あまりの驚きに、二の句が告げずにいる私をよそに、勝浦は話を続ける。
「実は僕、会社を辞めて、家業を継ぐことにしたんです。実家は、カツラメーカーの株式会社カツーラなんです」
今度こそ本当に驚愕した。というか、妙に納得できた。カツウラ、カツーラか。どうりでカツラに詳しいわけだ。

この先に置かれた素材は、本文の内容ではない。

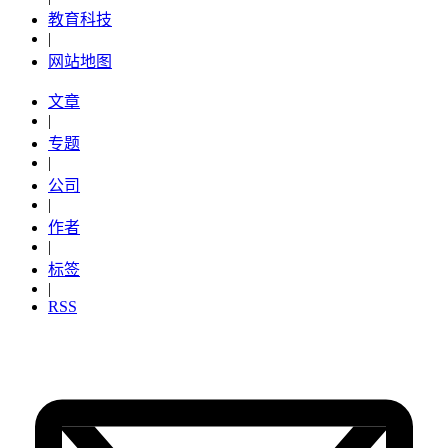
教育科技
|
网站地图
文章
|
专题
|
公司
|
作者
|
标签
|
RSS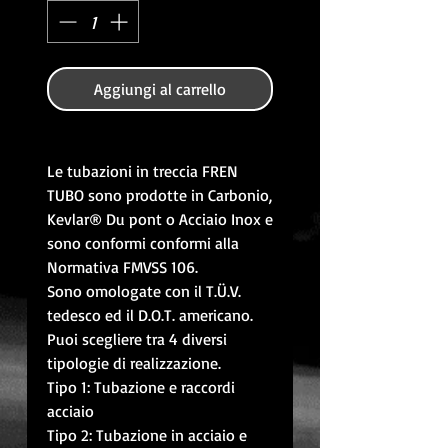
Aggiungi al carrello
Le tubazioni in treccia FREN
TUBO sono prodotte in Carbonio,
Kevlar® Du pont o Acciaio Inox e
sono conformi conformi alla
Normativa FMVSS 106.
Sono omologate con il T.Ü.V.
tedesco ed il D.O.T. americano.
Puoi scegliere tra 4 diversi
tipologie di realizzazione.
Tipo 1: Tubazione e raccordi
acciaio
Tipo 2: Tubazione in acciaio e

「部長がカツラだというのは、僕だから分かることですから、安心して下さい。それと……、相談というのは口実で、うちのカツラを使って下さる部長に、会社を辞める前に一言お礼が言いたかったんです」
そうだったのか。今まで無礼にも思えた勝浦の態度が、急にかわいく思えてきて、不意に目頭が熱くなった。
なんとなくこのままお開きになるのも心残りなので、近くのコンビニで酒とつまみを調達し、公園のベンチで缶ビールを酌み交わした。
「確かカツーラは、創業者が若ハゲに悩んでいて、自分でカツラを作り始めたんだったな」
「ええ、そうです。僕の祖父です」
「本当に素晴らしいカツラだよ。私が営業部長にまでなれたのも、このカツラのお陰なんだ。本当に感謝している」
「ありがとうございます」
私がカツラだと知っている人と、気の置けない話をするというのは、こんなにも心がほぐれていくものなのか。カツラ同盟を結んでいる専務や常務と情報交換をするのとは、雲泥の差だ。二人のバレバレなカツラを見ながら、「ナチュラルに決まっています」などとおべっかを使わなければならないのだから。
このまま、いつまでも話をしていたかったが、終電の時刻が近づいてくる。
「それじゃあ、僕はこの辺で失礼します。今日は、本当にありがとうございました」
「ああ、頑張って。臼井専務と鶴田常務にも、ぜひカツーラに行ってみるよう勧めてみるよ」
固い握手を交わし、お互い別方向に歩いていく。
親友が一人増えた。有意義な、いい一日だった。
「多毛田部長!」
呼ばれて、私は振り返った。
そこにいたのは、紛れもなく勝浦のはずだ。だが、どう見ても満月が数メートル先に浮かんでいるようにしか見えなかった。
暗い夜道の真ん中で、街灯の淡い光を浴びながら深々と礼をしていた勝浦が顔をあげ、カツラを握り締めた手をいつまでも振っていた。